What this task involves ::
Retype all entries exactly as they stand, excluding pictures.

Records provided ::
────────────────────
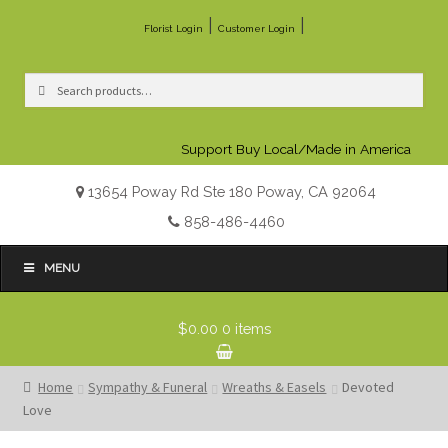
|
|
Florist Login
Customer Login
Search
Search
for:
Support Buy Local/Made in America
13654 Poway Rd Ste 180 Poway, CA 92064
858-486-4460
MENU
$0.00
0 items
Home
Sympathy & Funeral
Wreaths & Easels
Devoted
Love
────────────────────
Answer box ::
|
|
Florist Login
Customer Login
Search
Search
for:
Support Buy Local/Made in America
13654 Poway Rd Ste 180 Poway, CA 92064
858-486-4460
MENU
$0.00
0 items
Home
Sympathy & Funeral
Wreaths & Easels
Devoted
Love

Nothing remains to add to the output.